I have read a lot of information about planning RAM requirements forZFS deduplication. I've just upgraded my file server's RAM to support some very limited dedupe on ZFS zvols which I cannot use snapshots and clones on (as they're zvols formatted as a different filesystem) yet will contain much duplicated data.
I want to make sure that the new RAM I added will support the limited deduplication I intend to be doing. In planning, my numbers look good but I want to be sure.
How can I tell the current size of the ZFS dedupe tables (DDTs) on my live system? I read this mailing list thread but I'm unclear on how they're getting to those numbers. (I can post the output of zdb tank if necessary but I'm looking for a generic answer which can help others)
You can use the
zpool status -D poolnamecommand.The output would look similar to:
The important fields are the Total allocated blocks and the Total referenced blocks. In the example above, I have a low deduplication ratio. 40.2G is stored on disk in 37.5G of space. Or 2.51 million blocks in 2.35 million block's worth of space.
To get the actual size of the table, see:
DDT entries 2459286, size 481 on disk, 392 in core
2459286*392=964040112 bytes Divide by 1024 and 1024 to get: 919.3MB in RAM.
After reading the original email thread and @ewwhite's answer which clarified it, I think this question needs an updated answer, as the answer above only covers half of it.

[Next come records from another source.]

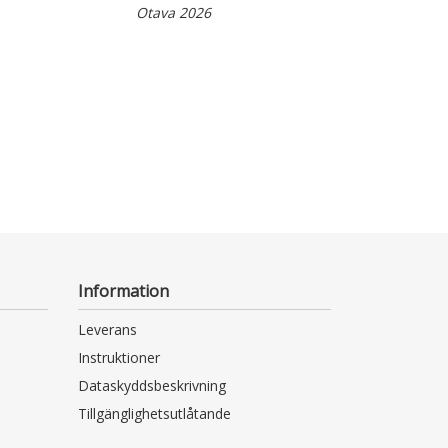
Otava 2026
Otava 2024
Information
Leverans
Instruktioner
Dataskyddsbeskrivning
Tillgänglighetsutlåtande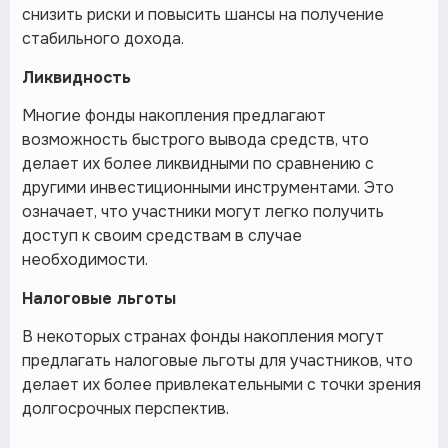
снизить риски и повысить шансы на получение
стабильного дохода.
Ликвидность
Многие фонды накопления предлагают
возможность быстрого вывода средств, что
делает их более ликвидными по сравнению с
другими инвестиционными инструментами. Это
означает, что участники могут легко получить
доступ к своим средствам в случае
необходимости.
Налоговые льготы
В некоторых странах фонды накопления могут
предлагать налоговые льготы для участников, что
делает их более привлекательными с точки зрения
долгосрочных перспектив.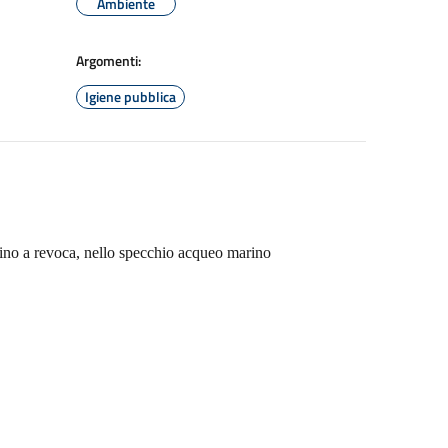
Ambiente
Argomenti:
Igiene pubblica
ino a revoca, nello specchio acqueo marino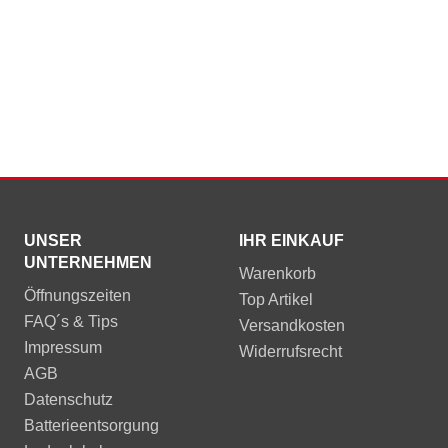
UNSER
IHR EINKAUF
UNTERNEHMEN
Warenkorb
Öffnungszeiten
Top Artikel
FAQ´s & Tips
Versandkosten
Impressum
Widerrufsrecht
AGB
Datenschutz
Batterieentsorgung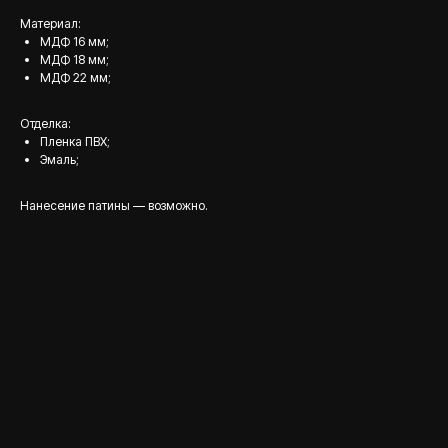
Материал:
МДФ 16 мм;
МДФ 18 мм;
МДФ 22 мм;
Отделка:
Пленка ПВХ;
Эмаль;
Нанесение патины — возможно.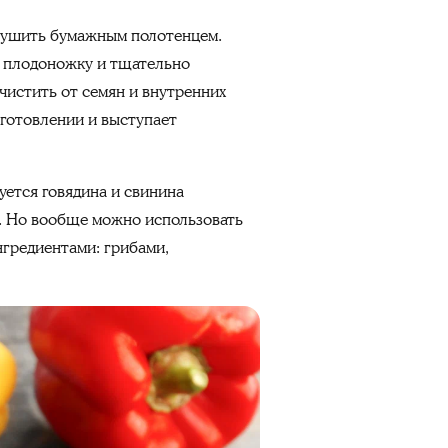
бсушить бумажным полотенцем.
ь плодоножку и тщательно
чистить от семян и внутренних
готовлении и выступает
уется говядина и свинина
о. Но вообще можно использовать
нгредиентами: грибами,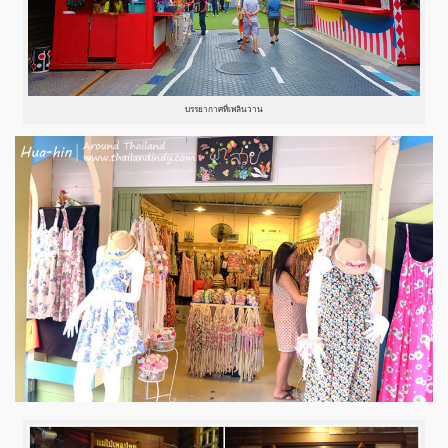
บรรยากาศที่เพลินวาน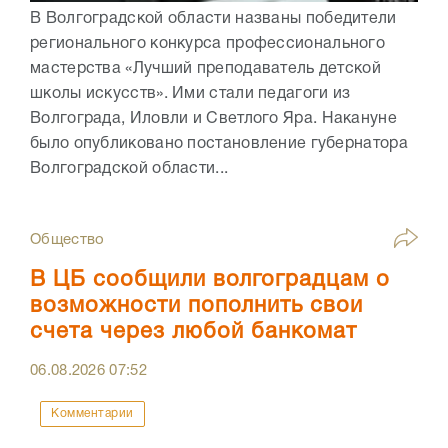
В Волгоградской области названы победители
регионального конкурса профессионального
мастерства «Лучший преподаватель детской
школы искусств». Ими стали педагоги из
Волгограда, Иловли и Светлого Яра. Накануне
было опубликовано постановление губернатора
Волгоградской области...
Общество
В ЦБ сообщили волгоградцам о
возможности пополнить свои
счета через любой банкомат
06.08.2026
07:52
Комментарии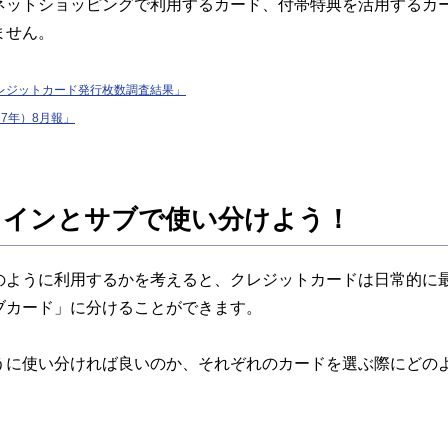
ネットショッピングで利用するカード、付帯特典を活用するカ
ません。
レジットカード発行枚数調査結果」
和7年）8月報」
メインとサブで使い分けよう！
のように利用するかを考えると、クレジットカードは日常的に
ブカード」に分けることができます。
うに使い分ければ良いのか、それぞれのカードを選ぶ際にどの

As an example, let's use the output on my pool. I used the command
zdb -U /data/zfs/zpool.cache -bDDD My_pool. On my system I needed the extra-Uarg to locate the ZFS cache file for the pool, which FreeNAS stores in a different location from normal; you may or may not need to do that. Generally tryzdbwithout-Ufirst, and if you get a cache file error, then usefind / -name "zpool.cache"or similar to locate the file it needs.This was my actual output and I've interpreted it below:
What it all means, and working out the actual dedup table size:
The output shows two sub-tables, one for blocks where a duplicate exists (DDT-sha256-zap-duplicate) and one for blocks where no duplicate exists (DDT-sha256-zap-unique)/. The third table below them gives an overall total across both of these, and there's a summary row below that. Looking only at the "total" rows and the summary gives us what we need:
Let's do some number crunching.
The block count works like this: Number of entries related to duplicate blocks = 771295, number of entries related to unique blocks = 4637966, total entries in DDT table should be 771295+4637966 = 5409261. So the number of blocks in millions (binary millions that is!) would be 5409261 / (1024^2) = 5.158 million. In the summary we find there are 5.16M blocks total.
RAM needed works like this: The 771295 entries for duplicate blocks each occupy 165 bytes in RAM, and the 4637966 entries for unique blocks each occupy 154 bytes in RAM, so the total RAM needed for the dedup table right now = 841510439 bytes = 841510439 / (1024^2) MBytes = 803 MB = 0.78 GB of RAM.
(The on-disk size used can be worked out the same way, using the "size on disk" figures. Clearly ZFS is trying to use disk I/O efficiently and taking advantage of the fact that disk space taken up by the DDT isn't normally an issue. So it looks like ZFS is simply allocating a complete 512 byte sector for each entry, or something along those lines, instead of just 154 or 165 bytes, to keep it efficient. This might not include any allowance for multiple copies held on disk, which ZFS usually does.)
The total amount of data stored, and the benefit from deduping it: From the total DDT statistics, 715 Gbytes ("715G") of data is stored using just 578 GBytes ("578G") of allocated storage on the disks. So our dedup space saving ratio is (715 GB of data) / (578 GB space used after deduping it) = 1.237 x, which is what the summary is telling us ("dedup = 1.24").